La soberanía de Dios es tal que él puede decidir una cosa y enseguida otra cosa, según el estado de corazón del que está ante él. Aun cuando hubo perdón, quedaron las graves consecuencias de la rebelión: después del becerro de oro, tres mil muertos; después de negarse a entrar en Canaán, treinta y ocho años errantes por el desierto y la muerte de toda una generación. Fundamentalmente Dios perdonó, pero su gobierno debió ejercerse, aunque en una medida reducida, para que finalmente el pueblo de Israel entrara en Canaán.

Es instructivo ver cuál fue el pedido de Moisés; las dos oraciones son similares. En uno y en otro caso Dios propuso a su siervo hacer de él una gran nación, después de haber destruido las tribus rebeldes. ¿Qué habríamos respondido nosotros? Tal vez habríamos dicho: Son rebeldes, merecen ser exterminados; si quieres hacer de mí una gran nación, ¿por qué oponerme? Pero Moisés tenía tal humildad y tanto amor por el pueblo de Dios, que intercedió en su favor y en contra de sus propios intereses. Además, en otra oración incluso pidió a Dios borrarlo de su libro, si no podía perdonar a los culpables (Éxodo 32:32). En dos oportunidades se negó a ser el padre de una gran nación. Cada vez recordaba la gloria de Dios que sería pisoteada por los países vecinos si el Israel que Dios había librado de Egipto perecía en el desierto; ellos dirían que su Dios no era suficientemente fuerte para conducirlos hasta el final. En la intercesión, recordemos las promesas de Dios: tú has dicho… tú has prometido. Pero, ¿conocemos suficientemente esas promesas de la Palabra para apoyarnos en ellas?
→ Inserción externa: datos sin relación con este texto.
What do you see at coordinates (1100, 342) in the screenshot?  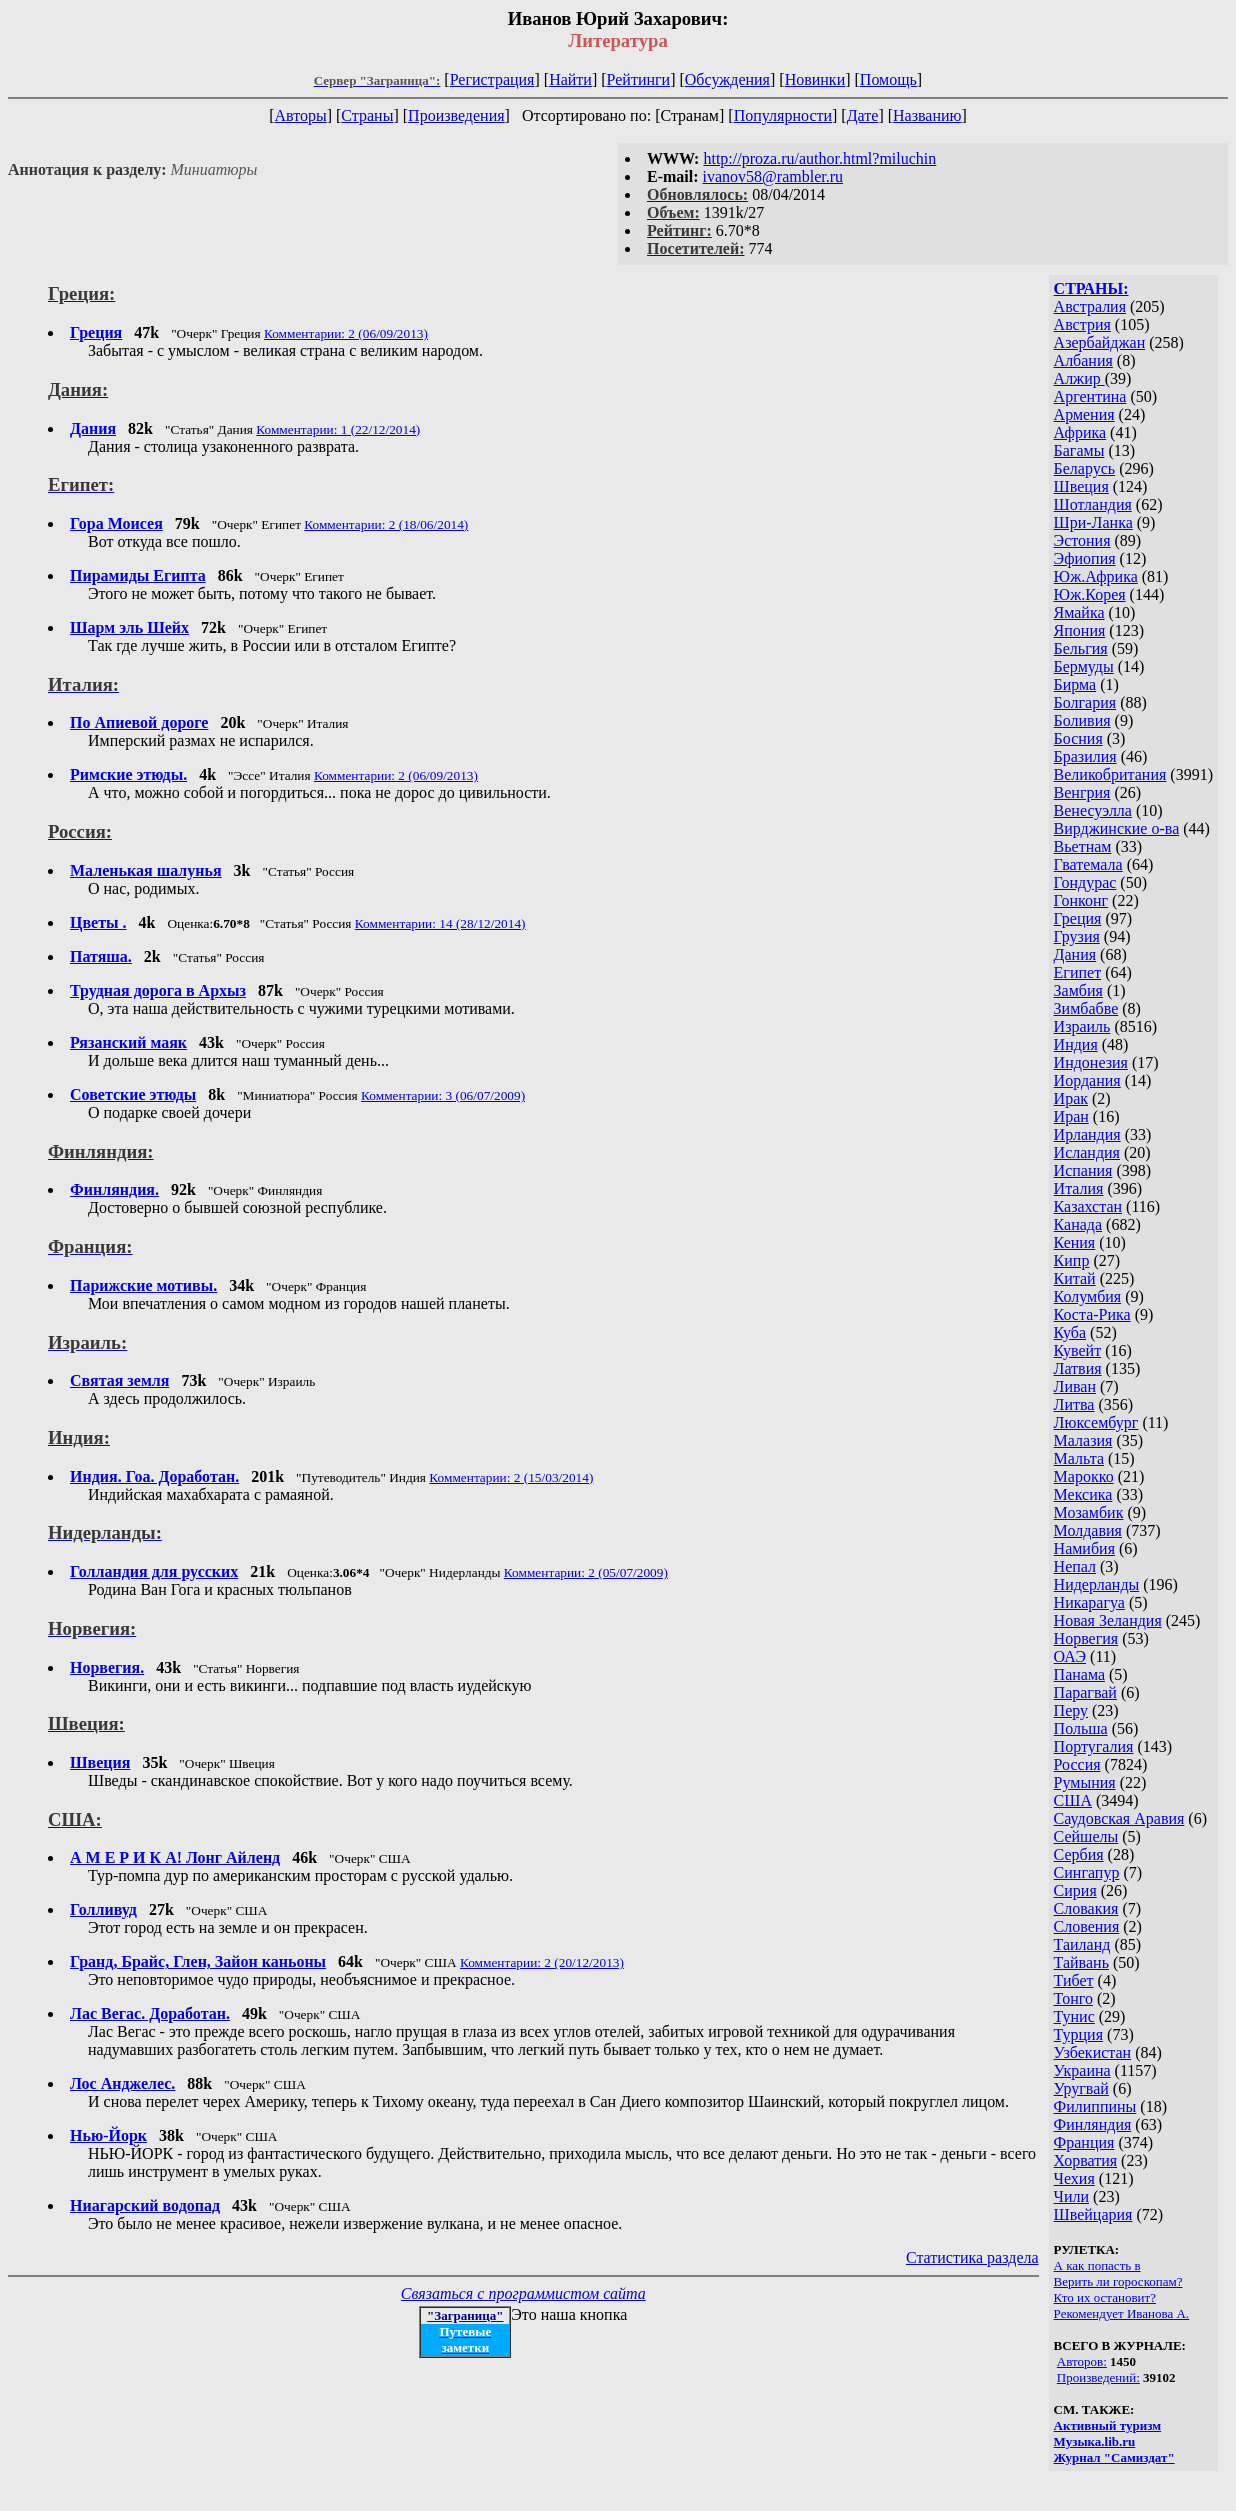 I see `Азербайджан` at bounding box center [1100, 342].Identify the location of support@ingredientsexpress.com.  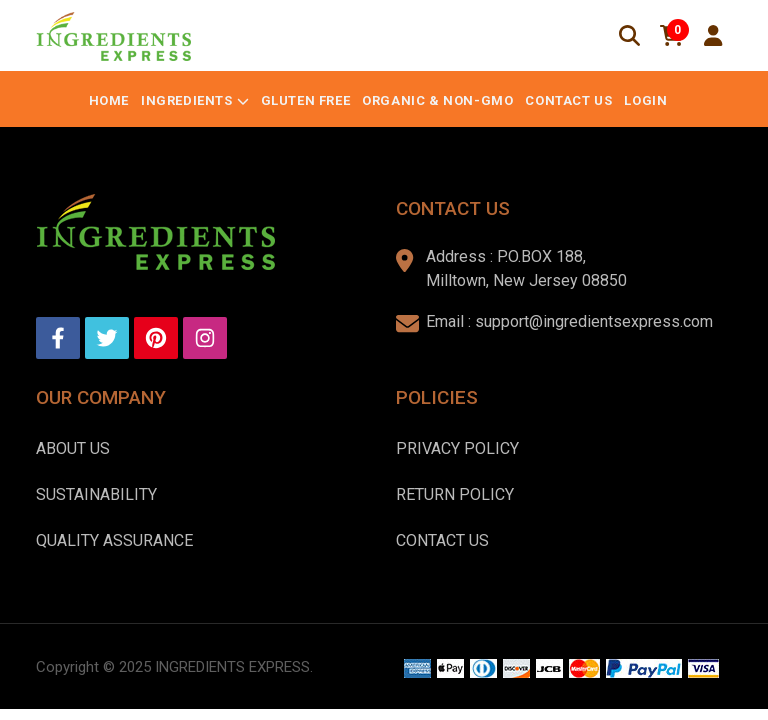
(594, 321).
Sin embargo, más tarde, cuando Moisés pidió entrar en el país y verlo, su oración solo fue parcialmente contestada. No tenía promesas para reclamar. Dios había dicho: “No entrarás”. Pero en la cumbre del monte Nebo, adonde el anciano había subido solo, el Amigo fiel que le había acompañado durante todo el camino se le acercó y le mostró todo el país (Deuteronomio 34). Más tarde Moisés pondría sus pies en Canaán, cuando apareció en gloria con Elías en el monte de la transfiguración, y conversó con su Señor.

Volviendo a las oraciones del líder, vemos que Dios perdonó, pero quedaron las consecuencias del pecado. Podemos interceder por nuestros hijos, por la iglesia local, por un amigo, y Dios puede perdonar e intervenir milagrosamente. Pero también puede permitir que queden consecuencias de las faltas, al menos en alguna medida; aunque, en el período de la gracia, también puede restaurar completamente, como fue el caso con Pedro.

La intercesión es una oración, pero no todas las oraciones son intercesiones. Interceder es ponerse entre Dios y una persona, quedando uno mismo de lado. No oro por mí mismo sino por otro. No pido por mí, sino por él. La intercesión puede tener un poder muy particular. Dios cuenta con la oración de sus hijos para que muchas cosas sean modificadas. En Isaías 59:16 Dios se sorprende que no haya nadie, ningún intercesor. De alguna manera Dios dispone todo para que los suyos intervengan como intercesores y le lleven a perdonar, a enderezar, a restaurar. Así lo quiso él, y se sorprende cuando no intercedemos. En el Salmo 106:23 dice que habría destruido a su pueblo si Moisés, su escogido, no se hubiese interpuesto, “a fin de apartar su indignación para que no los destruyese”. ¿Estamos prestos para interceder por la iglesia, por nuestras familias, por la obra del Señor, por sus siervos? Dios busca intercesores y se extraña que no haya más de ellos.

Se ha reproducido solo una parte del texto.